Campus Characters, February 2018

You might not know the following figures—but you should. In Campus Characters, The Blue & White introduces you to a handful of Columbians who are up to interesting and extraordinary things and whose stories beg to be shared. This issue, we bring you two people with interests in their Columbia class pages. If you’d like to suggest a Campus Character, send us an email at

Carina Hardy

When I walk into Carina Hardy’s, BC ’18, apartment, she and three plaster boobs are waiting for me at her kitchen table. She was born in New York and raised in Bali. “I’ve always been back and forth between these two worlds,” she says. “I’ve had a really interesting time at Barnard, primarily because I’ve been reckoning my ability to be creative but also be intellectually stimulated,” she says. For her junior year, she studied design at Goldsmiths, University of London.
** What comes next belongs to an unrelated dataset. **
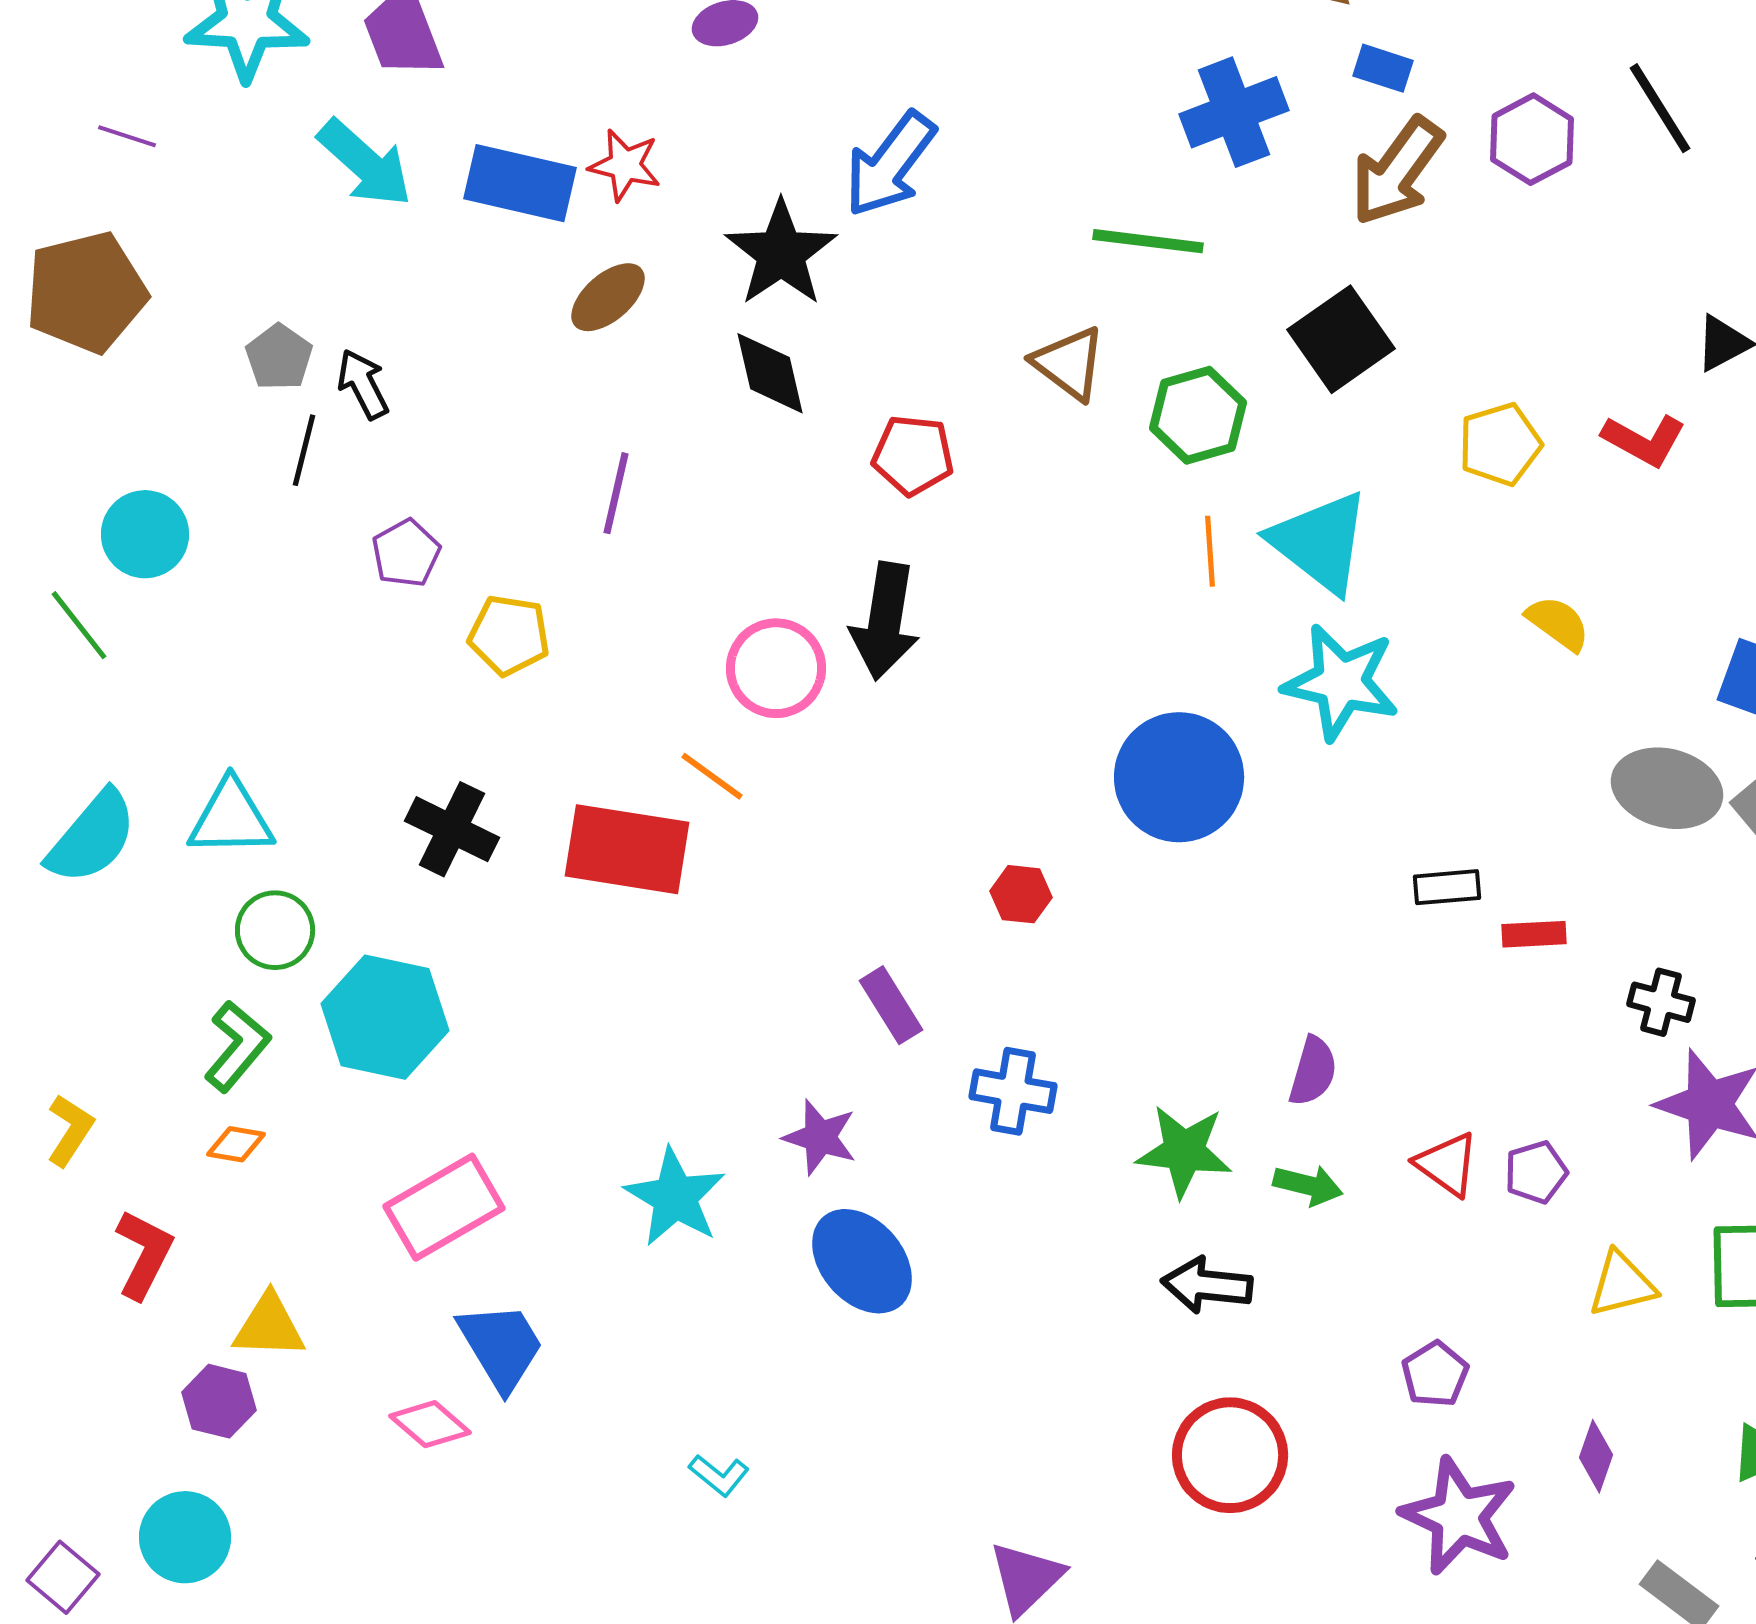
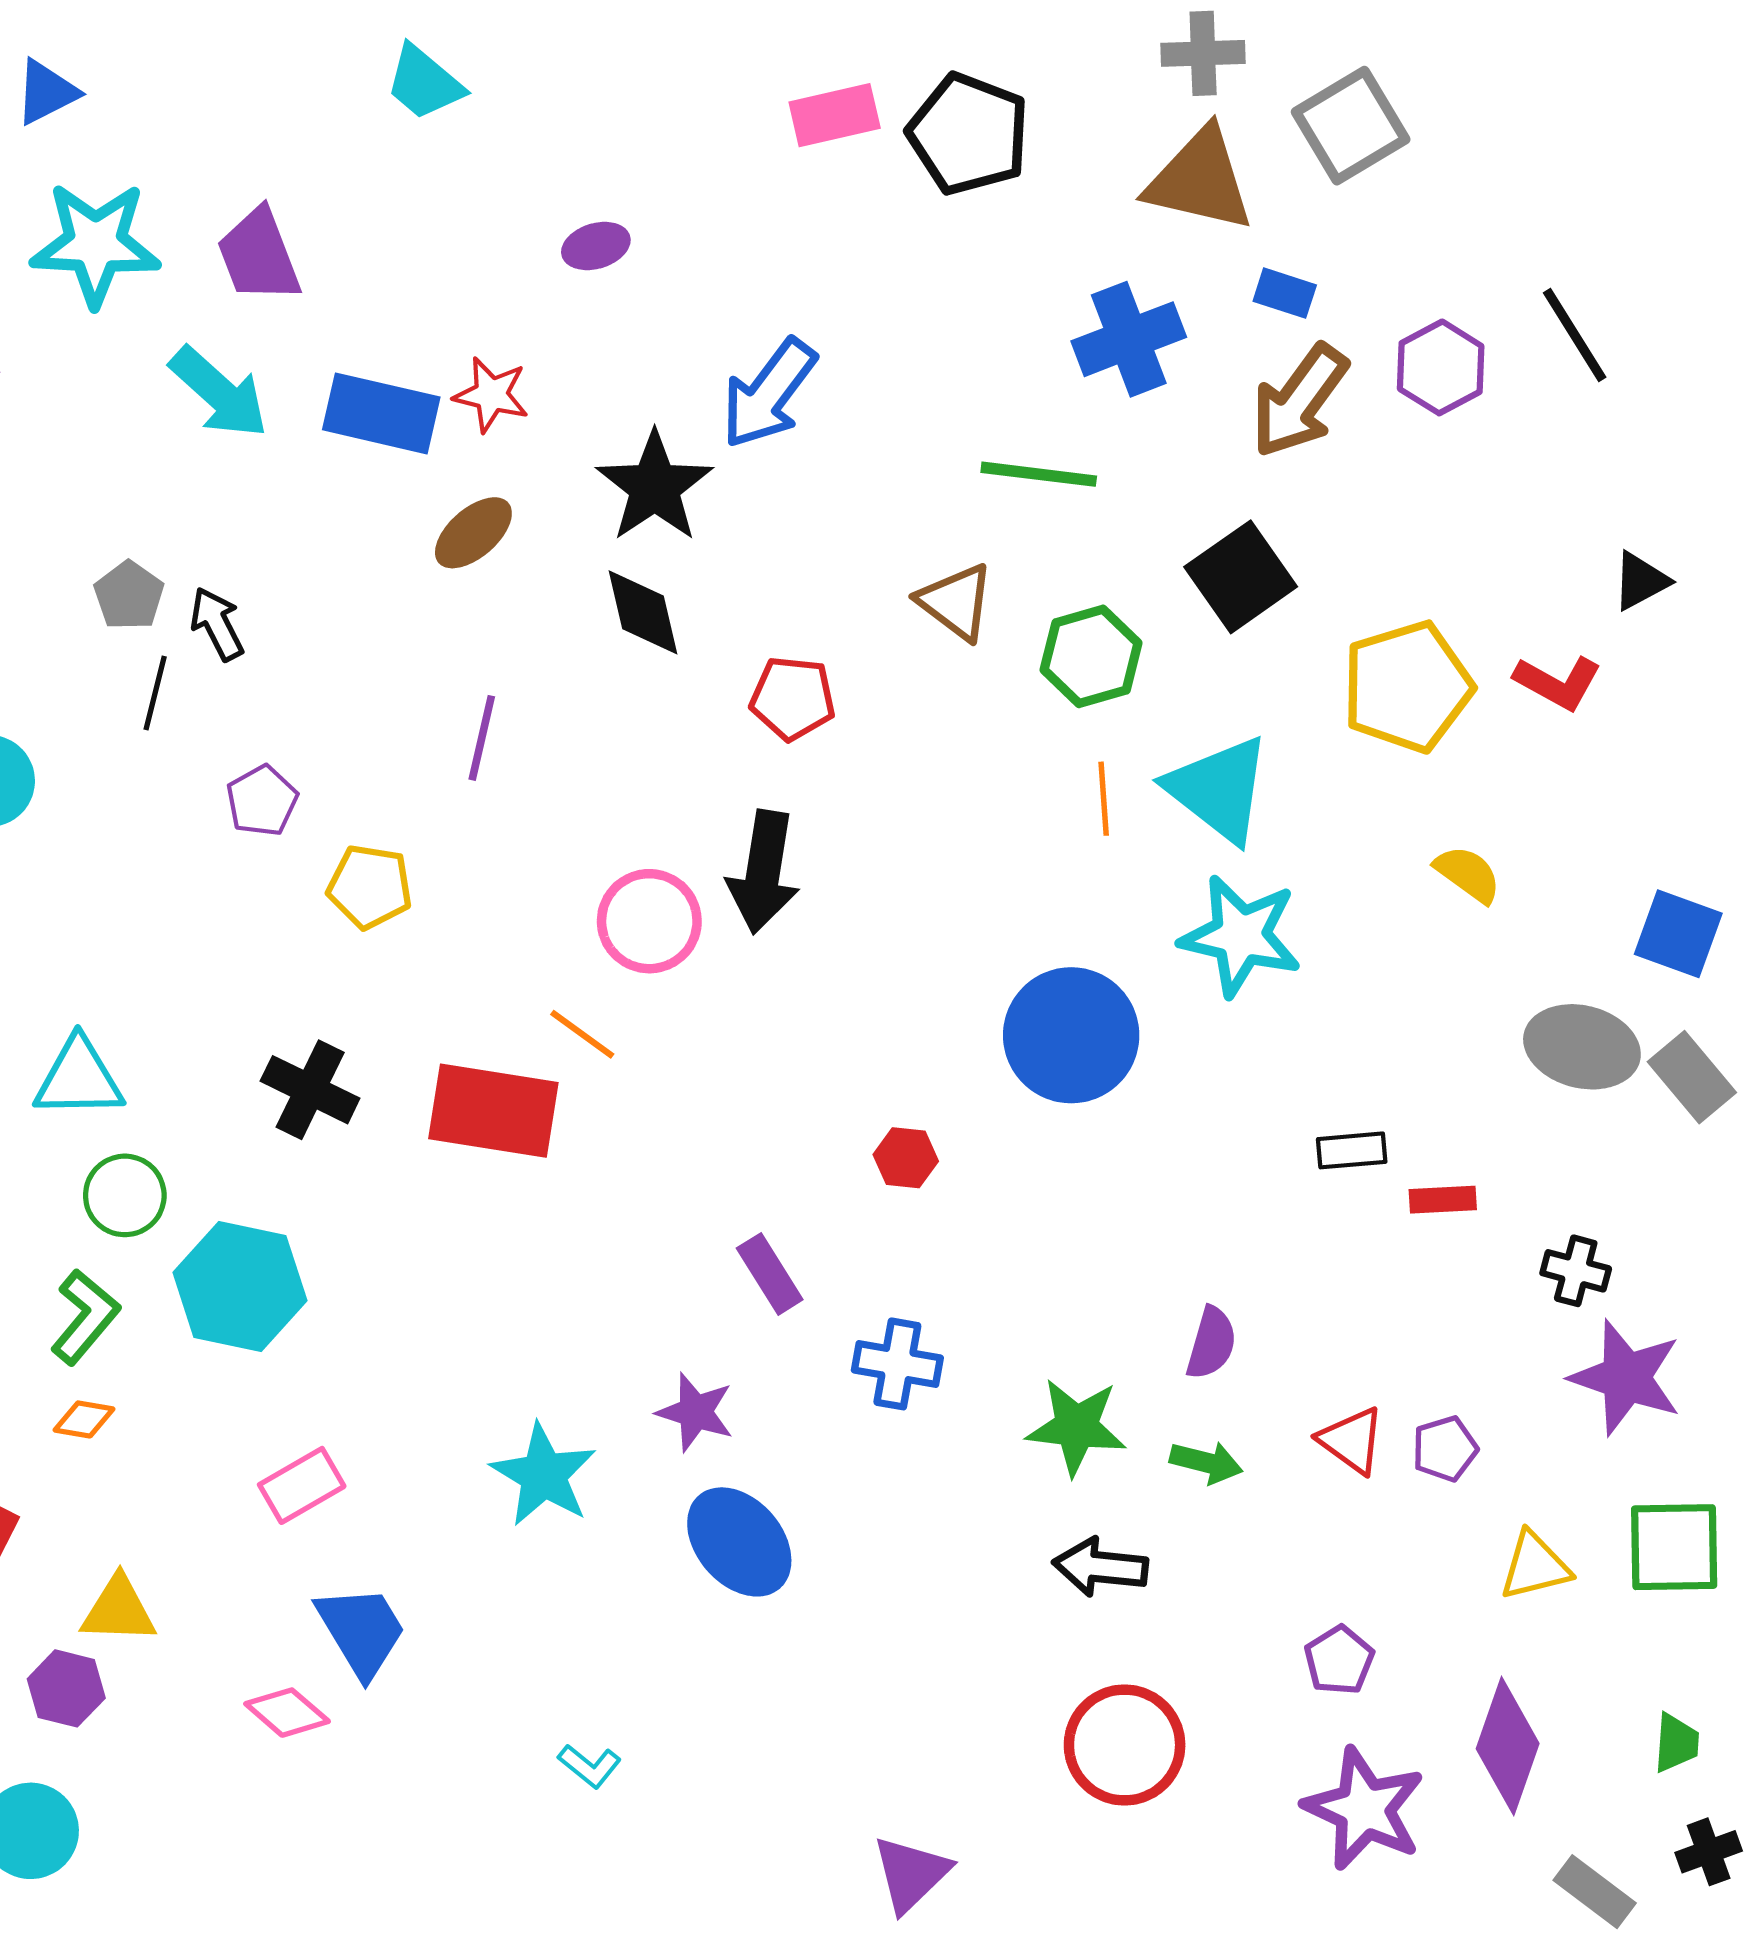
yellow pentagon: (1500, 444) -> (1407, 687), size x1.5
pink rectangle: (444, 1207) -> (302, 1485), size x0.7
purple diamond: (1596, 1456) -> (1508, 1746), size x1.8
There she designed her most significant piece of artwork to date: an enormous, inflatable sculpture of a pair of breasts, which she built in Bali.

Illustration by Kellie Zhao

It was important to Hardy that she not corner herself into one type of art. “I’m much more of a whole-rounded person,” she says. The inflatable breasts were displayed on the Goldsmiths quad as part of her final project after making their first appearance at the Wonderfruit Festival in Thailand. “That [her year abroad] was the first time I just got to make stuff and fully dive into it because I wasn’t bogged down by the academics,” Hardy says.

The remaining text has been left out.